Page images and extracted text
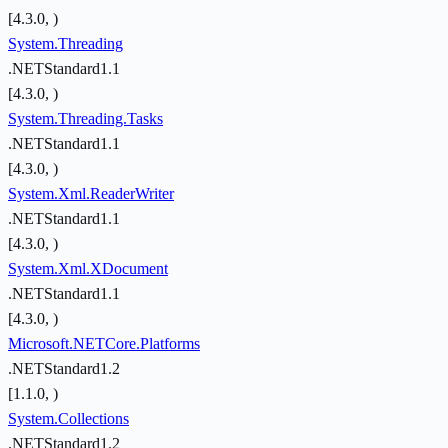
[4.3.0, )
System.Threading
.NETStandard1.1
[4.3.0, )
System.Threading.Tasks
.NETStandard1.1
[4.3.0, )
System.Xml.ReaderWriter
.NETStandard1.1
[4.3.0, )
System.Xml.XDocument
.NETStandard1.1
[4.3.0, )
Microsoft.NETCore.Platforms
.NETStandard1.2
[1.1.0, )
System.Collections
.NETStandard1.2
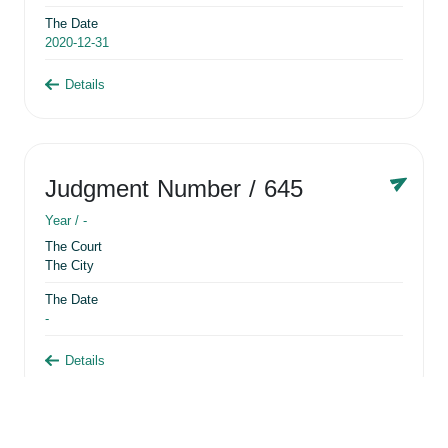
The Date
2020-12-31
Details
Judgment Number
/ 645
Year /
-
The Court
The City
The Date
-
Details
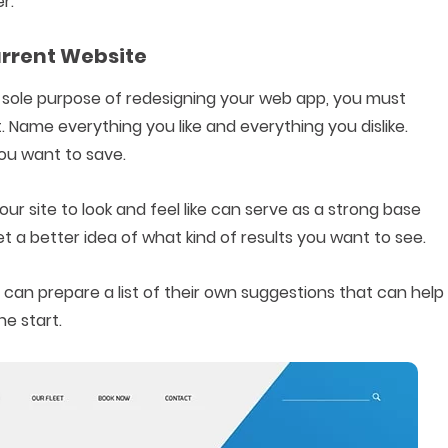
r.
Current Website
sole purpose of redesigning your web app, you must
. Name everything you like and everything you dislike.
ou want to save.
ur site to look and feel like can serve as a strong base
 a better idea of what kind of results you want to see.
 can prepare a list of their own suggestions that can help
e start.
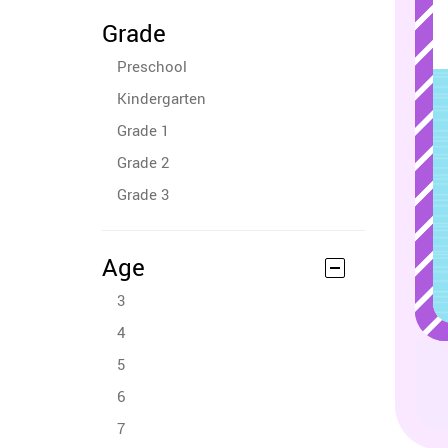
Grade
Preschool
Kindergarten
Grade 1
Grade 2
Grade 3
Age
3
4
5
6
7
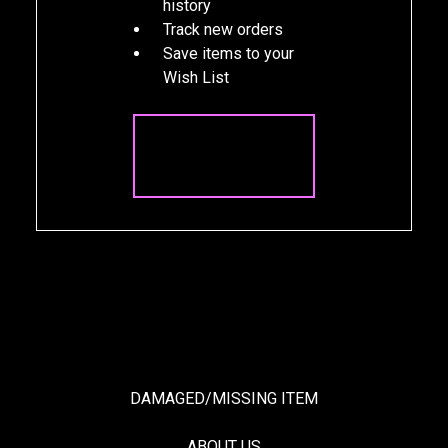
history
Track new orders
Save items to your
Wish List
CREATE
ACCOUNT
DAMAGED/MISSING ITEM
ABOUT US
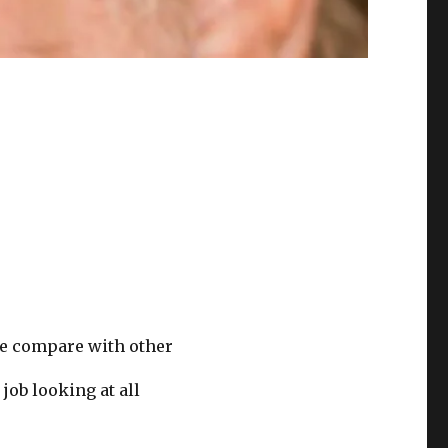
we compare with other
job looking at all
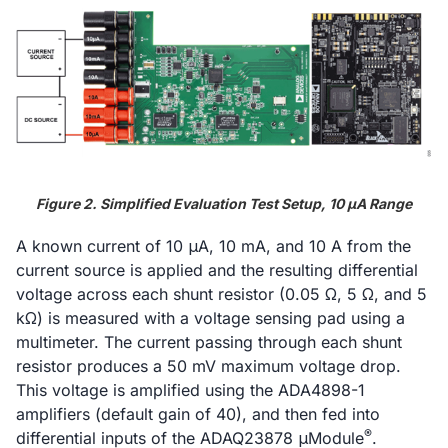
Figure 2. Simplified Evaluation Test Setup, 10 μA Range
A known current of 10 μA, 10 mA, and 10 A from the
current source is applied and the resulting differential
voltage across each shunt resistor (0.05 Ω, 5 Ω, and 5
kΩ) is measured with a voltage sensing pad using a
multimeter. The current passing through each shunt
resistor produces a 50 mV maximum voltage drop.
This voltage is amplified using the ADA4898-1
amplifiers (default gain of 40), and then fed into
®
differential inputs of the ADAQ23878 μModule
.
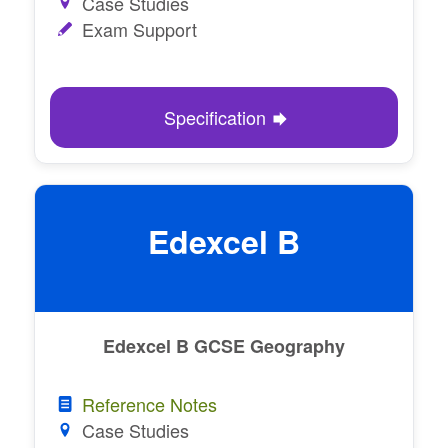
Case Studies
Exam Support
Specification
Edexcel B
Edexcel B GCSE Geography
Reference Notes
Case Studies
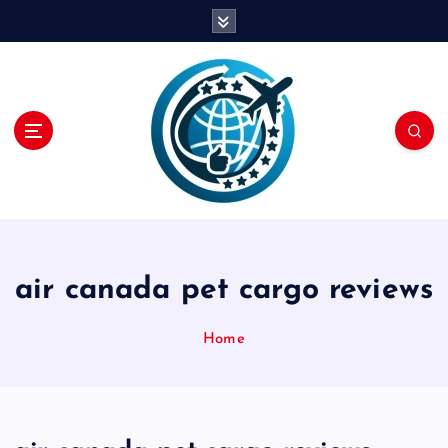
S
k
i
p
t
o
c
o
n
t
e
n
air canada pet cargo reviews
t
Home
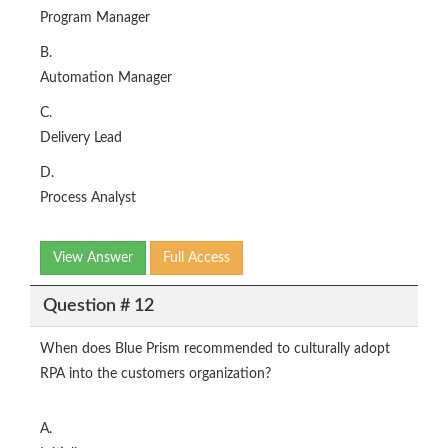
Program Manager
B.
Automation Manager
C.
Delivery Lead
D.
Process Analyst
View Answer
Full Access
Question # 12
When does Blue Prism recommended to culturally adopt
RPA into the customers organization?
A.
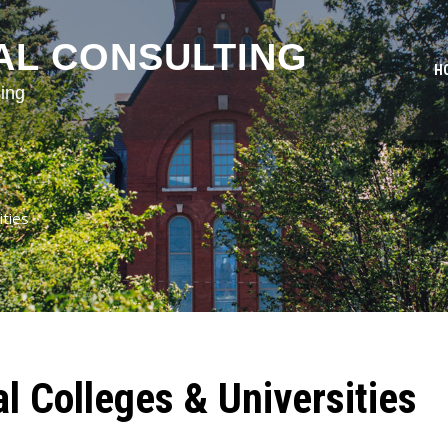
AL CONSULTING
H
ing
ities
al Colleges & Universities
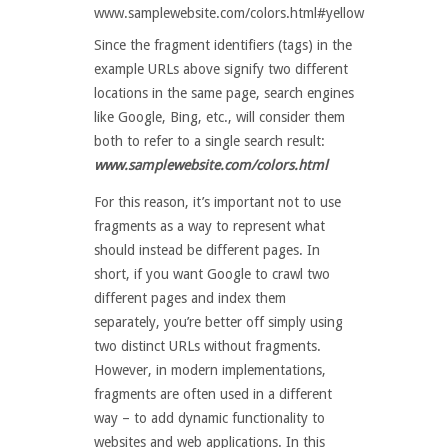
www.samplewebsite.com/colors.html#yellow
Since the fragment identifiers (tags) in the
example URLs above signify two different
locations in the same page, search engines
like Google, Bing, etc., will consider them
both to refer to a single search result:
www.samplewebsite.com/colors.html
For this reason, it’s important not to use
fragments as a way to represent what
should instead be different pages. In
short, if you want Google to crawl two
different pages and index them
separately, you’re better off simply using
two distinct URLs without fragments.
However, in modern implementations,
fragments are often used in a different
way – to add dynamic functionality to
websites and web applications. In this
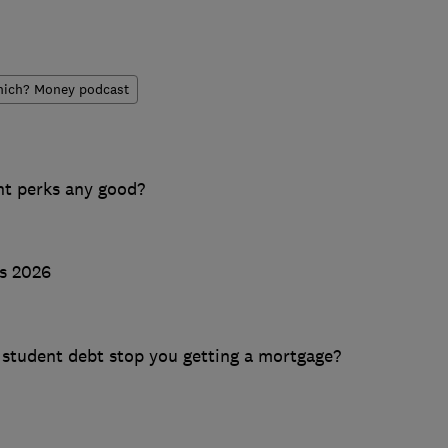
ich? Money podcast
nt perks any good?
ts 2026
n student debt stop you getting a mortgage?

TASK BRIEF = All lines that hold the word "samplewebsite" should be copied from the data.

TASK SOLUTION =
www.samplewebsite.com/colors.html#yellow
www.samplewebsite.com/colors.html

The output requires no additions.